Everything I’ve discussed above has a monetary cost associated with it. This section will outline a few free options you can add to your Firefox or Chrome to make it a bit more secure. At the end of the day, a combination of tools is going to be the safest way to go about keeping you secure.
HTTPS Everywhere : Chrome | Firefox This extension will auto-forward your URLs to known SSL enabled URL’s of the same shit. For instance, if you type in ebay.com, it will automatically send you to https://www.ebay.com instead of http://www.ebay.com
As long as you are on a SSL enabled website, your privacy and transactions are kept safe. The only thing your ISP can log is that you requested a certain URL of say, your bank. All data and information after you get to your bank’s website, is fully encrypted and protected.

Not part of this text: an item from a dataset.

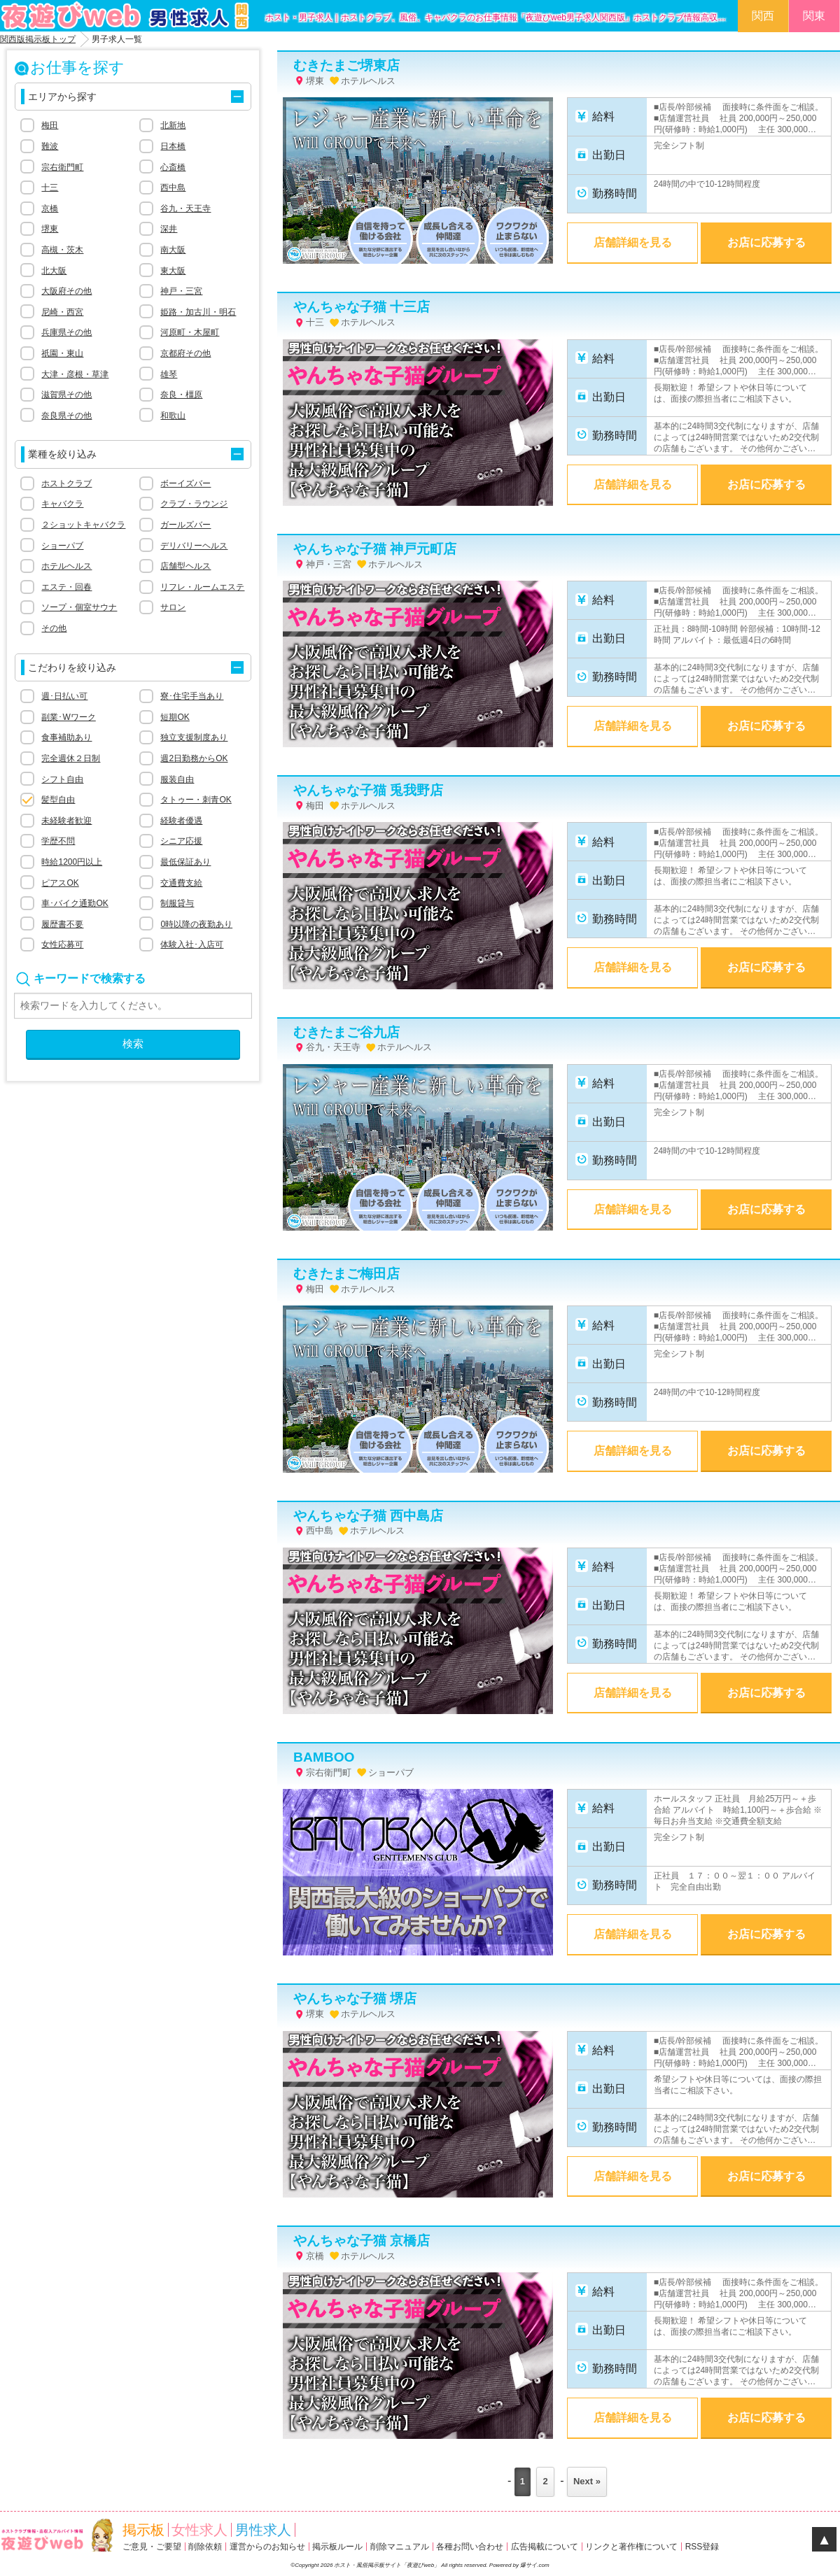 Image resolution: width=840 pixels, height=2576 pixels. I want to click on エステ・回春, so click(66, 587).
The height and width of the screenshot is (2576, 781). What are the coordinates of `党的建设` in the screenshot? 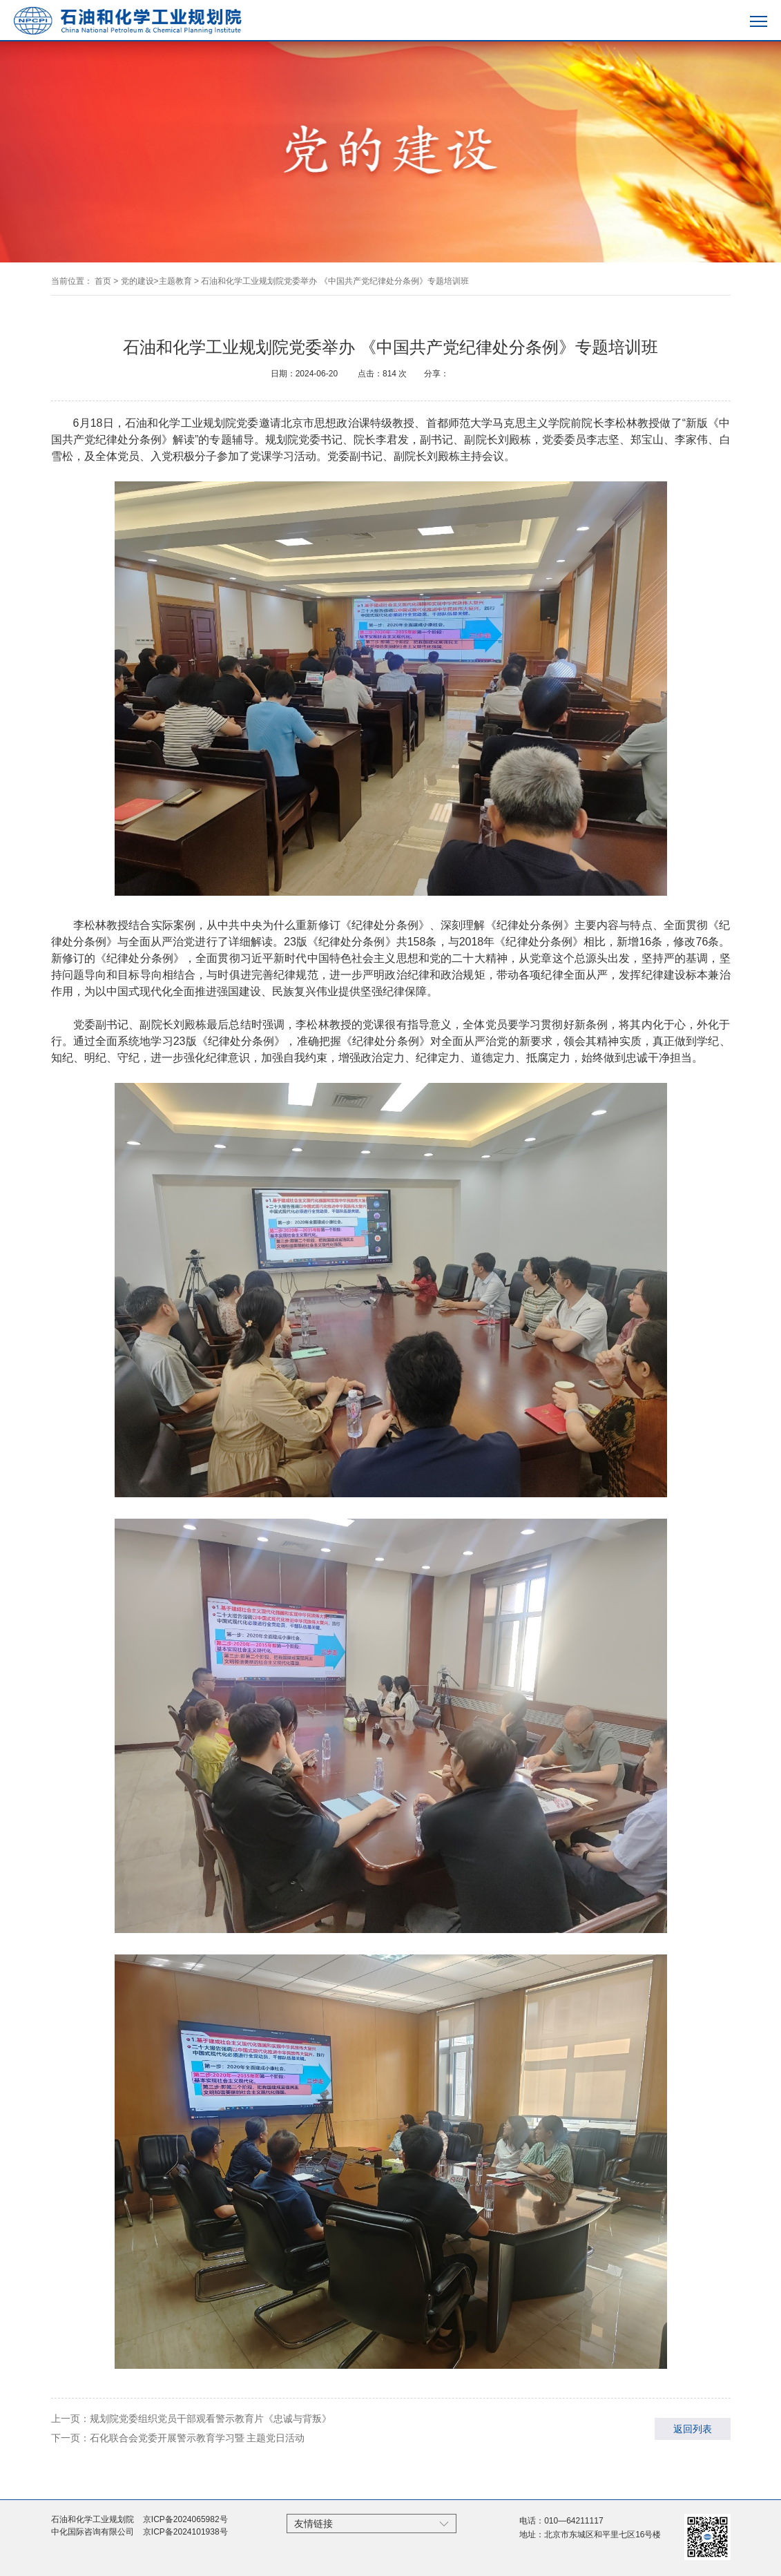 It's located at (137, 281).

Of course the ISPs could get really shady and put SSL packet de-crypytors and try to pull apart all of their customers’ information but that is a huge investment and not entirely practical at this point.
U-Block Origin : Chrome | Firefox U-Block Origin has become pretty much the defacto blocker for browsers these days. It’s lightweight and does a great job of weeding out unnecessary tracking and ad displays during your browsing sessions. You will sometimes run into certain websites not displaying properly due to some objects being blocked but it is quick to pick and choose which objects to see or hide.
This has gotten pretty long winded at this point so I will wrap it up as quick as possible. This bill, soon to be law, isn’t good for anyone beyond the ISP’s and elected representatives who supported it but thankfully there are ways we can make their attempts to procure our privacy and flash targeted ads across our screens a bit more difficult. Security isn’t free and neither are some of these options I’ve outlined above. But $50/year for VPN and $150 in networking gear isn’t too big of an ask for a greater sense of security.